Pin the advisory on Facebook, Instagram, TikTok, your website, and Google Business Profile if relevant. If your business has a customer database, consider sending an email or SMS advisory, especially if the fake ad involves payments, bookings, investments, employment, or sensitive personal information.

5. Secure your own accounts

Sometimes fake ads appear because a real business page, ad account, email, or website was compromised.

Check:

  • Facebook Business Manager / Meta Business Suite access
  • Google Ads account access
  • TikTok Ads Manager access
  • Website admin users
  • Domain registrar account
  • Email forwarding rules
  • Payment gateway settings
  • Staff or agency access permissions
  • Two-factor authentication

Remove unknown users, reset passwords, revoke old agency access, and preserve login history before making changes if compromise is suspected.

6. Decide whether to send a demand letter or go straight to reporting

A demand letter is useful when the person behind the fake ad is identifiable, such as a competitor, former franchisee, reseller, distributor, employee, or agency.
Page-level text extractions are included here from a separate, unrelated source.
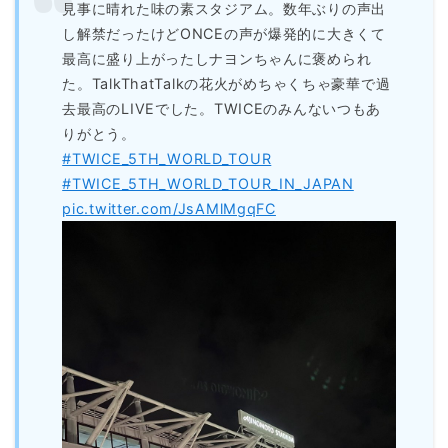
見事に晴れた味の素スタジアム。数年ぶりの声出
し解禁だったけどONCEの声が爆発的に大きくて
最高に盛り上がったしナヨンちゃんに褒められ
た。TalkThatTalkの花火がめちゃくちゃ豪華で過
去最高のLIVEでした。TWICEのみんないつもあ
りがとう。
#TWICE_5TH_WORLD_TOUR
#TWICE_5TH_WORLD_TOUR_IN_JAPAN
pic.twitter.com/JsAMlMgqFC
It should demand that they stop using the logo, take down the ads, preserve records, identify ad accounts used, account for sales or leads generated, and correct misleading public statements.
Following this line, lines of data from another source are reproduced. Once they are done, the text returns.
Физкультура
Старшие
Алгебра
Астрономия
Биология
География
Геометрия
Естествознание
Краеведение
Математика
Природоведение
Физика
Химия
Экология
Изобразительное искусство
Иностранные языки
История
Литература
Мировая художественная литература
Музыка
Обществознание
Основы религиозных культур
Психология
But if the fake ad is run by an anonymous scammer, messaging the page may simply warn them to delete evidence and move elsewhere. In that situation, evidence preservation, platform reports, payment-channel reports, and cybercrime reporting should usually come first.
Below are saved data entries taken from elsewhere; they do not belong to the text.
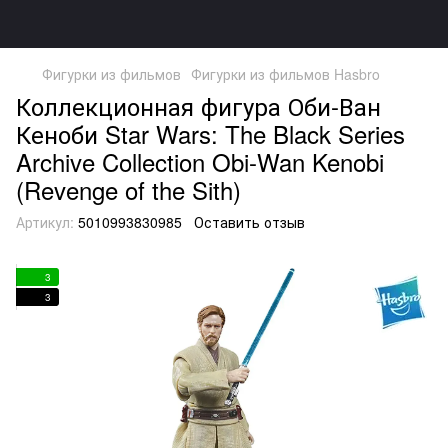
Фигурки из фильмов
Фигурки из фильмов Hasbro
Коллекционная фигура Оби-Ван
Кеноби Star Wars: The Black Series
Archive Collection Obi-Wan Kenobi
(Revenge of the Sith)
Артикул:
5010993830985
Оставить отзыв
3
3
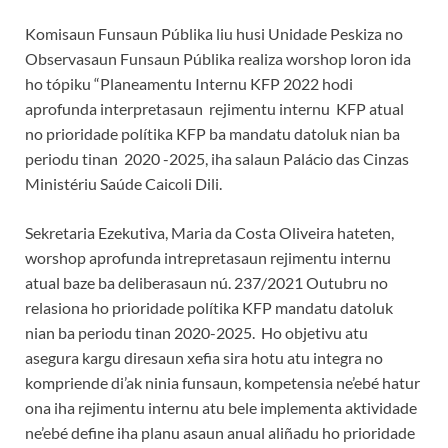
Komisaun Funsaun Públika liu husi Unidade Peskiza no
Observasaun Funsaun Públika realiza worshop loron ida
ho tópiku “Planeamentu Internu KFP 2022 hodi
aprofunda interpretasaun rejimentu internu KFP atual
no prioridade polítika KFP ba mandatu datoluk nian ba
periodu tinan 2020 -2025, iha salaun Palácio das Cinzas
Ministériu Saúde Caicoli Dili.
Sekretaria Ezekutiva, Maria da Costa Oliveira hateten,
worshop aprofunda intrepretasaun rejimentu internu
atual baze ba deliberasaun nú. 237/2021 Outubru no
relasiona ho prioridade polítika KFP mandatu datoluk
nian ba periodu tinan 2020-2025. Ho objetivu atu
asegura kargu diresaun xefia sira hotu atu integra no
kompriende di’ak ninia funsaun, kompetensia ne’ebé hatur
ona iha rejimentu internu atu bele implementa aktividade
ne’ebé define iha planu asaun anual aliñadu ho prioridade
Evidence checklist for fake ads using your logo

Evidence Why it helps Practical tip
Trademark certificate or IPOPHL filing details Shows ownership of the mark Include registration number, Nice class, and owner name
SEC, DTI, or CDA registration Shows legal identity of the business Use the exact registered business name
Business permits, BIR registration, invoices Shows real business operations Useful for goodwill and damages
Official logo files and brand guidelines Shows what was copied Save original file dates if available
Screenshots of fake ads Shows unauthorized use Capture full screen, not only the logo
URLs and page IDs Helps platforms and investigators locate the content Copy links before reporting
Customer complaints Shows actual confusion or harm Ask customers to send full chat/payment records
Payment details used by scammer Helps fraud tracing Save account names, numbers, QR codes, receipts
Platform ticket numbers Shows you tried immediate takedown Keep all confirmation emails
Contracts with designers/agencies/resellers Shows who had authority and when it ended Important in former-partner disputes
Public advisory screenshots Shows mitigation efforts Useful if customers later ask what you did

Where to report fake ads using your business logo in the Philippines

Office or channel Best for What to prepare
Platform IP or impersonation report forms Fastest takedown of specific ads, pages, posts, listings, or accounts URLs, screenshots, trademark certificate, official page links
IPOPHL Intellectual Property Rights Enforcement Office Counterfeiting, piracy, trademark misuse, and IP enforcement coordination IP registration details, screenshots, links, shop/page names
IPOPHL Bureau of Legal Affairs Administrative IP complaints, especially where damages claimed are at least ₱200,000 Verified complaint, evidence, proof of ownership, damages
DTI / E-Commerce Bureau channels Fake online sales listings, consumer scams, counterfeit goods, deceptive e-commerce offers Screenshots, seller details, consumer complaints, payment records
PNP Anti-Cybercrime Group or NBI Cybercrime Division Online fraud, phishing, identity theft, cybersquatting, fake payment schemes Complaint-affidavit, IDs, digital evidence, customer affidavits
National Privacy Commission Misuse of personal data, IDs, customer information, employee photos, private contact details Notarized complaint, evidence, affidavits, proof of personal data misuse
Regular courts or prosecutors Injunctions, damages, criminal complaints, and urgent legal remedies Pleadings or complaint-affidavit, evidence, witnesses, notarized documents

IPOPHL’s Intellectual Property Rights Enforcement Office receives reports of counterfeiting, piracy, and other IP violations and may coordinate with agencies such as the PNP, NBI, Bureau of Customs, Optical Media Board, and local government units. IPOPHL specifically asks online complainants to include URLs, shop names, and online references when reporting IP violations. (IPOPHL)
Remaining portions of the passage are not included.